> **Problem statement**
From the line containing "Contact us (897, 1620)" onward, retype each line of the entries below exactly, last line included.

----

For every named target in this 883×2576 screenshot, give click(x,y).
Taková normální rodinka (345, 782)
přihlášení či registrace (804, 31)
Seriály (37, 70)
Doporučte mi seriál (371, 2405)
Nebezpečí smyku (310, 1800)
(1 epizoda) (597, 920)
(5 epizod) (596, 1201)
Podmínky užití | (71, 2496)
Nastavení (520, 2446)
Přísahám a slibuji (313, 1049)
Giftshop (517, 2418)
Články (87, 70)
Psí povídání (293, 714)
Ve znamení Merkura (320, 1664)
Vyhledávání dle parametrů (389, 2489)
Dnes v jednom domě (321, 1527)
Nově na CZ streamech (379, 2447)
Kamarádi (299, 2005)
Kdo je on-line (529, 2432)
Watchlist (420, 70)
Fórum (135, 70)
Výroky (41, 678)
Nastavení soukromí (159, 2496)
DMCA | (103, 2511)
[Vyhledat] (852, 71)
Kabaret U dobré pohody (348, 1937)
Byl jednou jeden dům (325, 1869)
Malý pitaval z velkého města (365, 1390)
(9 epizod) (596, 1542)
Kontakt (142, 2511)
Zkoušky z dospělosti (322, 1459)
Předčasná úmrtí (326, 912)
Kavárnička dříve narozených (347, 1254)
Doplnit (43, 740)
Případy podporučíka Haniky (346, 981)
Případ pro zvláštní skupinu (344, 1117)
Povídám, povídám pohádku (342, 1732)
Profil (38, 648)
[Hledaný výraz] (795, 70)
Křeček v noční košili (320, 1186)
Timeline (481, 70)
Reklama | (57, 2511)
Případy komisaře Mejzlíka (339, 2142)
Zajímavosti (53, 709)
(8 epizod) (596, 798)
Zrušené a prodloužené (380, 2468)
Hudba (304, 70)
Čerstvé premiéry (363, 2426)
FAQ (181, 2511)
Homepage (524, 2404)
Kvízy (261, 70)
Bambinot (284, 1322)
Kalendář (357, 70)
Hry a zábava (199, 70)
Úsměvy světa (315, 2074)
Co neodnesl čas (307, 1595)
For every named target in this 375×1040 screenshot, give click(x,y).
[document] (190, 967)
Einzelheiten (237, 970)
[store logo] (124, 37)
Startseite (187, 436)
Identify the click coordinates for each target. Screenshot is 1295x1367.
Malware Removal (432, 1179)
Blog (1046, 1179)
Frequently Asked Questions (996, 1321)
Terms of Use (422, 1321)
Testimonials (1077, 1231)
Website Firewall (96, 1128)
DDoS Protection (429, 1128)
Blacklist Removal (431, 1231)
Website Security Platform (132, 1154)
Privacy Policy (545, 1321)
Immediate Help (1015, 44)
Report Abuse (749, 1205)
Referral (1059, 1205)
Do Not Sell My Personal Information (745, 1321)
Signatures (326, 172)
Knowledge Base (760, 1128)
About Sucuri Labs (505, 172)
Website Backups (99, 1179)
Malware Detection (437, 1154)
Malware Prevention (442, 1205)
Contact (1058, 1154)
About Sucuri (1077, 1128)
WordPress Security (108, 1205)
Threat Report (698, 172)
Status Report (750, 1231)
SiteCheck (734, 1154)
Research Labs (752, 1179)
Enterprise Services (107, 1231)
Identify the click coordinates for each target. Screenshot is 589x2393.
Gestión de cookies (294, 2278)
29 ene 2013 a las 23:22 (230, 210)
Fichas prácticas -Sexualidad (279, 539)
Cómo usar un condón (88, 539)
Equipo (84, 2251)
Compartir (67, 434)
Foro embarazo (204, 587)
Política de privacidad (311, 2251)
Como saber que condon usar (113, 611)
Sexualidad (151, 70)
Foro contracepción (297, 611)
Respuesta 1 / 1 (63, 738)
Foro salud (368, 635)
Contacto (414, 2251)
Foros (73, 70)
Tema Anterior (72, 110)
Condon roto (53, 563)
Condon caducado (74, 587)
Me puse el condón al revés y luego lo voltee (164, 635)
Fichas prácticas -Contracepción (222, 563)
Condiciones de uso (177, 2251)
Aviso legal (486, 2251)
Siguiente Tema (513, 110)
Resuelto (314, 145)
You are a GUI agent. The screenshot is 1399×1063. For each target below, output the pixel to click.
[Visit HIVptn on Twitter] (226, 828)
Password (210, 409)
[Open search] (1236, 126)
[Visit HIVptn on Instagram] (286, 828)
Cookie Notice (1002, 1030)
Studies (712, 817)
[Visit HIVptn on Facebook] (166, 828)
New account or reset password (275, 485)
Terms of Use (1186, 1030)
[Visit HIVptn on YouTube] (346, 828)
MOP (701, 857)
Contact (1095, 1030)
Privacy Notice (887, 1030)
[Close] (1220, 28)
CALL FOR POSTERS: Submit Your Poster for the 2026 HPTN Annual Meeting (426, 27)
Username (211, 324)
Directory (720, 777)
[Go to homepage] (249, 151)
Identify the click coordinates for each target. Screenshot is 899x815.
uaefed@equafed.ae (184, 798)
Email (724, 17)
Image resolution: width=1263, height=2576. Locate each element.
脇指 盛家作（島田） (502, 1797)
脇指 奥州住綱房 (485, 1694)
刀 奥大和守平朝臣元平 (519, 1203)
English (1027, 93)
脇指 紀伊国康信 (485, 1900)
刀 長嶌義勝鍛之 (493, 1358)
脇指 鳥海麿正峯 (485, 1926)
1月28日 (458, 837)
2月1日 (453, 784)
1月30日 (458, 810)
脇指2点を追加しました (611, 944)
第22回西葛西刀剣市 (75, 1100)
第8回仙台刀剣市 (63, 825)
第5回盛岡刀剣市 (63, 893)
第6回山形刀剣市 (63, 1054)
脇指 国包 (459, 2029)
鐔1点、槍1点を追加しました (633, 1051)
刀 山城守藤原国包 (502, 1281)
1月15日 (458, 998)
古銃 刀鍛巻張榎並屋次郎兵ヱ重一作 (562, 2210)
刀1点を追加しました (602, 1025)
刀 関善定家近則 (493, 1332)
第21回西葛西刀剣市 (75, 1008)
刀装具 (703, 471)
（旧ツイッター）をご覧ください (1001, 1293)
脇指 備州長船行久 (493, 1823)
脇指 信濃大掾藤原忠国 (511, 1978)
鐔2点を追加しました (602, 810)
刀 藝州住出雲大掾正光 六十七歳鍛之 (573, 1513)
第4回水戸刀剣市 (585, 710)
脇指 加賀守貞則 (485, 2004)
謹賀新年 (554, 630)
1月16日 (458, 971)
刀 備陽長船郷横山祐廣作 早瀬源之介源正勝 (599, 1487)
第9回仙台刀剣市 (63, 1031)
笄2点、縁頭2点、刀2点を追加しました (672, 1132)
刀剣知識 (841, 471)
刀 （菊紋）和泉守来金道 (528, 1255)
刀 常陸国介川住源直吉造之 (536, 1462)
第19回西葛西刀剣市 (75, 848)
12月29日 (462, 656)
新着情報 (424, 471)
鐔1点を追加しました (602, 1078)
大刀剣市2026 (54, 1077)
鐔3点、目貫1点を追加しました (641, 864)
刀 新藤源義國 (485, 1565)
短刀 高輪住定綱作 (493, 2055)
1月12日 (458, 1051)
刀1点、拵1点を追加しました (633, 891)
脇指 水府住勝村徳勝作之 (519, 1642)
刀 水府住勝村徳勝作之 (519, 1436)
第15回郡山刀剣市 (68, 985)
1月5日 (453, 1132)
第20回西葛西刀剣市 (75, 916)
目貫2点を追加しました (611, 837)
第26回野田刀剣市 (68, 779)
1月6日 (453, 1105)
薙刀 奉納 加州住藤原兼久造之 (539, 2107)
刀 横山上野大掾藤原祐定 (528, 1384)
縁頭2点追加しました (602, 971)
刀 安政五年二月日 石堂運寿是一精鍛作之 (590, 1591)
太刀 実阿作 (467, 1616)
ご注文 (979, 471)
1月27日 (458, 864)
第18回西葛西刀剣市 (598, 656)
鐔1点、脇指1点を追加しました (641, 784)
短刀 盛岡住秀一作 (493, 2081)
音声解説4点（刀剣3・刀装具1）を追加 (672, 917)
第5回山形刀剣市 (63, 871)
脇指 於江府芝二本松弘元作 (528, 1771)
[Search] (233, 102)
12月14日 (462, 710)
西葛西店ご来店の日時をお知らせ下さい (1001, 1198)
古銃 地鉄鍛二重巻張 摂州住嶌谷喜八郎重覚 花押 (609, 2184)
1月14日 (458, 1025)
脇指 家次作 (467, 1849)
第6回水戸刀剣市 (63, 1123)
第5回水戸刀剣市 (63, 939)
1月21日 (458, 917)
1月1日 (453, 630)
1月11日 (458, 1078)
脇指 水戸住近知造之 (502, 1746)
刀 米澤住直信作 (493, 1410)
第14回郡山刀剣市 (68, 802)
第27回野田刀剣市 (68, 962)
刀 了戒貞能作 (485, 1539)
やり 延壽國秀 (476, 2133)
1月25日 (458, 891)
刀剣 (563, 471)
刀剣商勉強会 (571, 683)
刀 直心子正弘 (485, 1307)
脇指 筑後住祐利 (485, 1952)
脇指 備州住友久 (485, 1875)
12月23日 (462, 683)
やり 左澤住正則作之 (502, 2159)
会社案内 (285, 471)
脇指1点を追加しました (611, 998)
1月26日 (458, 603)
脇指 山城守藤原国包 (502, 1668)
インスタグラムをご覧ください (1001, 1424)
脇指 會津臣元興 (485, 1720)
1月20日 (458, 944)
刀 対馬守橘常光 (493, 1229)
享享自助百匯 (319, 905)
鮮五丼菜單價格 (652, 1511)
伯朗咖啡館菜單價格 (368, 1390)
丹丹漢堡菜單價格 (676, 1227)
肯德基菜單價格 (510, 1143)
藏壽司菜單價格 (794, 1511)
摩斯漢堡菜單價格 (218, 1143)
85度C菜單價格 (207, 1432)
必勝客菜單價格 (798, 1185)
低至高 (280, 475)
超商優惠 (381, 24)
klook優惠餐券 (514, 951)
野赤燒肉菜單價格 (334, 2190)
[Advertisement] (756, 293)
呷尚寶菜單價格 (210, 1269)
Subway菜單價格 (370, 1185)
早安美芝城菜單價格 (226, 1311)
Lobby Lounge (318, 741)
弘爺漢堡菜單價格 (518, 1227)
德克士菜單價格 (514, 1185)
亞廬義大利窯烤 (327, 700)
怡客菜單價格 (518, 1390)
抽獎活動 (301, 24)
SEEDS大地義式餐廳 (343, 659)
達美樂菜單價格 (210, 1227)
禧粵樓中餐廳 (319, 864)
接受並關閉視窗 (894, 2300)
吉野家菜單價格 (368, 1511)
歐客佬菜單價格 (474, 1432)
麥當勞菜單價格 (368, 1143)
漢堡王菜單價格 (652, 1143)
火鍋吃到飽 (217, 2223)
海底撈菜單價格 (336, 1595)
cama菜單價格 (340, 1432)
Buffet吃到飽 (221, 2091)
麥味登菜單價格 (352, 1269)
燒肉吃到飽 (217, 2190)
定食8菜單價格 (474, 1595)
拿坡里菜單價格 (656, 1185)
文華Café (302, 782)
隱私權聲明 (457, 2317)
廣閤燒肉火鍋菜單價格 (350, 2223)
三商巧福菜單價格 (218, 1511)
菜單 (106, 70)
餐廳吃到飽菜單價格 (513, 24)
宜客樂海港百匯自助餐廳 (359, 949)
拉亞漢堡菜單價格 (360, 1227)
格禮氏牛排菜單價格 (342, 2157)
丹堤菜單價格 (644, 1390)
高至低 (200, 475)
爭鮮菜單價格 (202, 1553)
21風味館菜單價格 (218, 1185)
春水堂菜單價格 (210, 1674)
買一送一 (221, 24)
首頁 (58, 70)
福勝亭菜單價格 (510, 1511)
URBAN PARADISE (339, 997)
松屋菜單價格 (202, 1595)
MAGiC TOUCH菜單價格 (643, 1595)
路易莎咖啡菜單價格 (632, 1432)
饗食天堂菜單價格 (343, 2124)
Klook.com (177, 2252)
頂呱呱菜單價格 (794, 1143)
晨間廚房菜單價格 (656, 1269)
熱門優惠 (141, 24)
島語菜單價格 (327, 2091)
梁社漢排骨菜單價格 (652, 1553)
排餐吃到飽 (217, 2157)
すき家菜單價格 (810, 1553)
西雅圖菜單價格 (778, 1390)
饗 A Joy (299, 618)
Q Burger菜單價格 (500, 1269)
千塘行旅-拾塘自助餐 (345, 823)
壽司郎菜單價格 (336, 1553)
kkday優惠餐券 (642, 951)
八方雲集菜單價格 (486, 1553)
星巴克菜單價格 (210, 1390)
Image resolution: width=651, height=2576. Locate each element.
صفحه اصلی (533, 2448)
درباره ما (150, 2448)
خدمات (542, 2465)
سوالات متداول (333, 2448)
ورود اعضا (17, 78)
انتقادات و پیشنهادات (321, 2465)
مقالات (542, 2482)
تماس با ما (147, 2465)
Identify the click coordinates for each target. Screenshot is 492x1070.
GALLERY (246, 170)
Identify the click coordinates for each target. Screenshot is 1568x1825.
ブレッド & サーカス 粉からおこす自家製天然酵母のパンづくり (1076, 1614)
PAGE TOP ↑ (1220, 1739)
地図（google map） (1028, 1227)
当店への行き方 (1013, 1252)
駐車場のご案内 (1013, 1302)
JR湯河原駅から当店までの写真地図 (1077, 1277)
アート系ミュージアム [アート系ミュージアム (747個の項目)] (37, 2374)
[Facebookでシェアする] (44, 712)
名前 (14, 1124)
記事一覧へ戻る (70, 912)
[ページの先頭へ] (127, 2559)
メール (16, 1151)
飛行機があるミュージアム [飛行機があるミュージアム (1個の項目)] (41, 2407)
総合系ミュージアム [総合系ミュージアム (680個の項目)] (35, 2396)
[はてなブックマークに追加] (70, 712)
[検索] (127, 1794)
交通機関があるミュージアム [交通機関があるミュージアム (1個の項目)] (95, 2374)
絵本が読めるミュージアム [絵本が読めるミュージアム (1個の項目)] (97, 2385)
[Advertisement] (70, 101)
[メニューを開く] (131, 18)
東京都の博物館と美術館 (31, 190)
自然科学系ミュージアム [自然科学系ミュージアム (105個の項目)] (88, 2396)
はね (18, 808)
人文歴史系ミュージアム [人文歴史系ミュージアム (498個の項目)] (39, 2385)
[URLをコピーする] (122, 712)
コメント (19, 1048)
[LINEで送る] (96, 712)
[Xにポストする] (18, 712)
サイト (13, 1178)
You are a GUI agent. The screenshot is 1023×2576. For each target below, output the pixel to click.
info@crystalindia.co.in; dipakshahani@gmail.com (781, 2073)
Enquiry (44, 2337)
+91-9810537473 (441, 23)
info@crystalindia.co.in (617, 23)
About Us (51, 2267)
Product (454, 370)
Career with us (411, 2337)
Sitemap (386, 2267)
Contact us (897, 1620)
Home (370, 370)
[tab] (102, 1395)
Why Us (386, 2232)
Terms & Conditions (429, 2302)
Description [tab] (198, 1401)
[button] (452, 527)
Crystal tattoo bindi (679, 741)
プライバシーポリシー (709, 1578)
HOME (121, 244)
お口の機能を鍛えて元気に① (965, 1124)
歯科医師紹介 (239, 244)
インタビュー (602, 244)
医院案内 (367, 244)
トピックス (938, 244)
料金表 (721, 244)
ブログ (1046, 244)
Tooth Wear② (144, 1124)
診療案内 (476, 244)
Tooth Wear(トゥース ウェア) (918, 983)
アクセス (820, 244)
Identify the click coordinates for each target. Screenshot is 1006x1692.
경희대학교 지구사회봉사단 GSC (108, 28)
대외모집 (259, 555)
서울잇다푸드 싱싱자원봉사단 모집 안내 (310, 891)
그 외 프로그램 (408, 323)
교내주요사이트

----

> **Result of this exercise**
Contact us (897, 1620)
Home (370, 370)
[tab] (102, 1395)
Why Us (386, 2232)
Terms & Conditions (429, 2302)
Description [tab] (198, 1401)
[button] (452, 527)
Crystal tattoo bindi (679, 741)
プライバシーポリシー (709, 1578)
HOME (121, 244)
お口の機能を鍛えて元気に① (965, 1124)
歯科医師紹介 (239, 244)
インタビュー (602, 244)
医院案内 (367, 244)
トピックス (938, 244)
料金表 (721, 244)
ブログ (1046, 244)
Tooth Wear② (144, 1124)
診療案内 (476, 244)
Tooth Wear(トゥース ウェア) (918, 983)
アクセス (820, 244)
Identify the click coordinates for each target. Screenshot is 1006x1692.
경희대학교 지구사회봉사단 GSC (108, 28)
대외모집 (259, 555)
서울잇다푸드 싱싱자원봉사단 모집 안내 (310, 891)
그 외 프로그램 (408, 323)
교내주요사이트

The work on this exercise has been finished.